Sunday, April 15, 2018

Government & Economic Systems Defined by Chuck Misak

With a goal to clarify the definitions of economic systems, the following definitions are provided:

Socialism, a socialist economy, is characterized by the government ownership of all means of production. They own the big factories, the transportation industry, the steel industry, and all other significant business. They (the government bureaucrats) decide what to produce, what size and shape, and how many. Then they set the non-negotiable price. And establish, set worker salaries and wages.

In capitalism, like in Denmark, Norway, Sweden, Germany and the U.S., the businesses are owned by private entities. They decide what to produce, what quantities, and what sizes. The price is determined in the open market place. If people don’t like the product, they don’t buy it and the company does something else or folds. Yes, many of these countries provide wide benefits to their citizens, paid for by their high rates of taxation. But this is NOT socialism. Listen to the words of the Danish Prime Minister at a Harvard Business School address: “I know that some people in the U.S. associate the Nordic model with some sort of socialism. Therefore, I want to make one thing clear: Denmark is far from a socialist planned economy. Denmark is a market economy.”

Communism, a paper system devised by Karl Marx, states one of the basis of communism is the complete abolition of private property. His major pronouncement was when communism existed the state would wither away. There would be no need for a state. This has never happened.

Milton Friedman, perhaps the greatest economist of the 20th century, stated that capitalism is the only system that has improved the lot of those in dire poverty.
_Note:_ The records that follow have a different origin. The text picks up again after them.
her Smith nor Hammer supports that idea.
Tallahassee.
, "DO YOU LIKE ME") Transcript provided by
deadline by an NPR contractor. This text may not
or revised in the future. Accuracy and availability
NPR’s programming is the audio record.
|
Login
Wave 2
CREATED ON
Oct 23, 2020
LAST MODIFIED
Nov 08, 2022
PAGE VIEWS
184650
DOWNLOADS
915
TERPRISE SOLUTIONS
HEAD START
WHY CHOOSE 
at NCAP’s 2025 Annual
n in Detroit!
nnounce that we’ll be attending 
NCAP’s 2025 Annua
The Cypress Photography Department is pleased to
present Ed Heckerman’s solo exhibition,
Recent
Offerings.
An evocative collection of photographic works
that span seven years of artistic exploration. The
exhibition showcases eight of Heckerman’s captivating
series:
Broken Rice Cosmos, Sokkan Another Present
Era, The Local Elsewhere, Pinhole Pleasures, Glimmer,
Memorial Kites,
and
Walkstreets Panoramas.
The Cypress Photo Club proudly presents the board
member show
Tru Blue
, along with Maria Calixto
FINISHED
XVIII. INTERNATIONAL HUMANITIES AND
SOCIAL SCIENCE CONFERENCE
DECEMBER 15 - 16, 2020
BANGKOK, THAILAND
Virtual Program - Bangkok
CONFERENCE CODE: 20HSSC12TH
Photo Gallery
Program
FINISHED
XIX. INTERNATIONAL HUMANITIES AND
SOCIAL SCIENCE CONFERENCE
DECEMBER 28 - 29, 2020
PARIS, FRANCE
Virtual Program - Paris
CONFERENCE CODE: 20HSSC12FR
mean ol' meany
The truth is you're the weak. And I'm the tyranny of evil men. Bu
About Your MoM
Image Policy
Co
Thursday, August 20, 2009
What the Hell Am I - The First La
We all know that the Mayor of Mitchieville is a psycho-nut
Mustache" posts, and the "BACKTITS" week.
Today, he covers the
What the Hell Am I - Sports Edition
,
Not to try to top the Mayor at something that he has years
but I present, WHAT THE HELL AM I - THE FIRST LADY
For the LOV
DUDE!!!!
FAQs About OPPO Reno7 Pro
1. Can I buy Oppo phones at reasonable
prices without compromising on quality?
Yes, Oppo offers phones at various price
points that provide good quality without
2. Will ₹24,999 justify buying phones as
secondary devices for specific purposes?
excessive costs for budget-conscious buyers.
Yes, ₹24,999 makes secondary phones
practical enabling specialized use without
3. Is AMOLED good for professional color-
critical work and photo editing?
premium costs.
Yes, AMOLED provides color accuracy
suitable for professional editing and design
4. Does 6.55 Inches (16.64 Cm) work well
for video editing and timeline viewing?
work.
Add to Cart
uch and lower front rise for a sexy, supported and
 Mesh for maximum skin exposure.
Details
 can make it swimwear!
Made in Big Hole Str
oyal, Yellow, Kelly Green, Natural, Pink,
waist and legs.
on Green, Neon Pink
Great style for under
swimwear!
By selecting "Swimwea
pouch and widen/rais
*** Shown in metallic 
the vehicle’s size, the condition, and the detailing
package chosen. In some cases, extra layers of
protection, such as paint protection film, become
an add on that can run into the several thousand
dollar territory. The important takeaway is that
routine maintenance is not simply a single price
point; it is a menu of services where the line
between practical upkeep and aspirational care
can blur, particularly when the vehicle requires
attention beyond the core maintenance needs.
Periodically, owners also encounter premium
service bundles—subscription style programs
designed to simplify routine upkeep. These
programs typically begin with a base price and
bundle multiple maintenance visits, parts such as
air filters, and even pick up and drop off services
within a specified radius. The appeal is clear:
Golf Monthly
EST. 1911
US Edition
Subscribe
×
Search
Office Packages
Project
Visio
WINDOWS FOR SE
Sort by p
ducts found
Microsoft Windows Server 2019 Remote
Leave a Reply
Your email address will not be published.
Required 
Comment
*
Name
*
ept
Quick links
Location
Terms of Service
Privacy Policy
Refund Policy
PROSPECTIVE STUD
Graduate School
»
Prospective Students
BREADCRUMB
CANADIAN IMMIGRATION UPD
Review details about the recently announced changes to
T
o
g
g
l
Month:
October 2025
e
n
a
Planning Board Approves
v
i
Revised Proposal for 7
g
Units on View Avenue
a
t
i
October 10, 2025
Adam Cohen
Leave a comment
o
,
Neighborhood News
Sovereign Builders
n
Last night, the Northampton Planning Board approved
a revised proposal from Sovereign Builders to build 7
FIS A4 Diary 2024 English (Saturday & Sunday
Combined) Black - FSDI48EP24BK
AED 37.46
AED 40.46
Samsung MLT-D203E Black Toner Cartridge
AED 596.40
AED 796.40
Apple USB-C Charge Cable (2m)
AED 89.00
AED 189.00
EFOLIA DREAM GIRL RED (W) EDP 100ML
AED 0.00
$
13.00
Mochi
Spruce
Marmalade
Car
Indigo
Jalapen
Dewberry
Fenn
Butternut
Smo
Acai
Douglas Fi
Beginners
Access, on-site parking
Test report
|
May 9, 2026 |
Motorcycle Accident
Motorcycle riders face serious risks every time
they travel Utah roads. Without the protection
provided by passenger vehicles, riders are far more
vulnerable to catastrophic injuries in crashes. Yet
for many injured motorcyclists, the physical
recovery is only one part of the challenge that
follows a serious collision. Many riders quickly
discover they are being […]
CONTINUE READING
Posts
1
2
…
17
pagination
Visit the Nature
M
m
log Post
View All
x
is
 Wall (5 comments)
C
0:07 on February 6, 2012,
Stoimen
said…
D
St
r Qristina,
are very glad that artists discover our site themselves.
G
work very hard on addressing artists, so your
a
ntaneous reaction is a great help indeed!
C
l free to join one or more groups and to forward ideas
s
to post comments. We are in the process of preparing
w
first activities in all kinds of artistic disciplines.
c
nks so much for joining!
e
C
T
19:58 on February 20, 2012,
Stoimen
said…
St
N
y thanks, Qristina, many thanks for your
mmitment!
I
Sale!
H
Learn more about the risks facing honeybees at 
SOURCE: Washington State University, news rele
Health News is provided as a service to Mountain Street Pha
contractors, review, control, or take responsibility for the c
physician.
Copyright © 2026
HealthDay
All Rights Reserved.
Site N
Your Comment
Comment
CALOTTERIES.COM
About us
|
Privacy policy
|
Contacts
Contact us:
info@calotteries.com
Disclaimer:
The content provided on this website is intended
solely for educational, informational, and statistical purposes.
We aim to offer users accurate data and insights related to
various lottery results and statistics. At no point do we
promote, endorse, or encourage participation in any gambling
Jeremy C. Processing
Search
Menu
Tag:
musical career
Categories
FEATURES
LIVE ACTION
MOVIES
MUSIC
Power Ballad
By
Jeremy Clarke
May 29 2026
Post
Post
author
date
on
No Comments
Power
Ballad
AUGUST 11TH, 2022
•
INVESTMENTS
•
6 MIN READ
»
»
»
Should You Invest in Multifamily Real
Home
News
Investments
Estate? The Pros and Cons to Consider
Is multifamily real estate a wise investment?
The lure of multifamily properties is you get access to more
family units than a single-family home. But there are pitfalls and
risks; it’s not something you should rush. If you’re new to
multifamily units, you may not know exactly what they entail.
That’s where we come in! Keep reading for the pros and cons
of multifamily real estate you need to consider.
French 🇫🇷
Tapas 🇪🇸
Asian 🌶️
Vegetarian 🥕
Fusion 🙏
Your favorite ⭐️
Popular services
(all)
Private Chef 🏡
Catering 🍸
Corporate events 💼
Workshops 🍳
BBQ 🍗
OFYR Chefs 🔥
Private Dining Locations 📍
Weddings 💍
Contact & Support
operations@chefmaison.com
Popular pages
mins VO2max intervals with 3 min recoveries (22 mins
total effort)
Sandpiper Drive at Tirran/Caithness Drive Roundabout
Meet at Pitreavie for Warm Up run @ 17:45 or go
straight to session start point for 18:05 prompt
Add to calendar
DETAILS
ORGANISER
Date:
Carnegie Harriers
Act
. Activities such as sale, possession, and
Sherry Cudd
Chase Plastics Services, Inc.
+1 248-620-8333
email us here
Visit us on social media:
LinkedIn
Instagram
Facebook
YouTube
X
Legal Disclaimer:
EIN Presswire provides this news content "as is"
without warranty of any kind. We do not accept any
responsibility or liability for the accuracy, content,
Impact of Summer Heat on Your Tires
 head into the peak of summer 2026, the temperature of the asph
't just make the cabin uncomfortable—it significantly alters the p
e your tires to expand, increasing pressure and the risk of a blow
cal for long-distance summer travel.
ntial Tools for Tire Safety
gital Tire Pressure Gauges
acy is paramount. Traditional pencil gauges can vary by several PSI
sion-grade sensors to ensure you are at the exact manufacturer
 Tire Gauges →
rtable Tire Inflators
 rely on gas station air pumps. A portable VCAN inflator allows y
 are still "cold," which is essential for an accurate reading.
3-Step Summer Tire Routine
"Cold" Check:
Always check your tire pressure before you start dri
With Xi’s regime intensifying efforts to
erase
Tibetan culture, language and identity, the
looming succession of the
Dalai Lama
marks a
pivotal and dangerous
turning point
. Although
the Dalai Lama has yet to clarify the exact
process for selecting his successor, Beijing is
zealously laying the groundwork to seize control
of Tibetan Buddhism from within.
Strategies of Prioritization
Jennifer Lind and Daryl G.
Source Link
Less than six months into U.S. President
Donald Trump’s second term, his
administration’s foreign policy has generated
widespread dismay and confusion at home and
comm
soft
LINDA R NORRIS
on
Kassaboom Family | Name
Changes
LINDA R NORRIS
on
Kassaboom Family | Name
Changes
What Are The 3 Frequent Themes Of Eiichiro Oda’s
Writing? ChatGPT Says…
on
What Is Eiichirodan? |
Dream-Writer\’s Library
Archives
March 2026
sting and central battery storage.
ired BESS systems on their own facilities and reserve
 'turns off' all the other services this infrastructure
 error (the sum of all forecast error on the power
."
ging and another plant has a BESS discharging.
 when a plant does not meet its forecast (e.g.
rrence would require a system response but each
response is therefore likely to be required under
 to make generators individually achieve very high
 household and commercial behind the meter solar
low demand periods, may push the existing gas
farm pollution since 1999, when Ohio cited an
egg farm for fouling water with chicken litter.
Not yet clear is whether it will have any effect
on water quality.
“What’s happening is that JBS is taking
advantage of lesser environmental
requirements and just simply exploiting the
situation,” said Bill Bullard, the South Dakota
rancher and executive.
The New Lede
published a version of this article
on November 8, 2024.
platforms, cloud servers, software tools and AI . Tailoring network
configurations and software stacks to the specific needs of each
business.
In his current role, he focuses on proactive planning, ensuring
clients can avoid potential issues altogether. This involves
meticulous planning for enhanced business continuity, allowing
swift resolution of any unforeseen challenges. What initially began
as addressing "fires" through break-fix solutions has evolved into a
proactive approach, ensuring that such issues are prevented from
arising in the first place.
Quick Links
And, “there is no alternative way so far discovered to improve the lot ordinary people that can hold a candle to free enterprise.”


What is amazing is with the world’s largest experiment with socialism having failed —the Soviet Union—that anyone would advance it as a viable economic system.


1.     Many confuse governmental systems with economic systems. A example of a form of government would be a democracy, republic (U.S.)  a monarchy, or a dictatorship.

2.     We have all heard these Nordic countries called socialist because of the many benefits they provide their citizens. This is simply income redistribution, with benefits provided  to citizens of all economic classes. This is NOT the definition of socialism.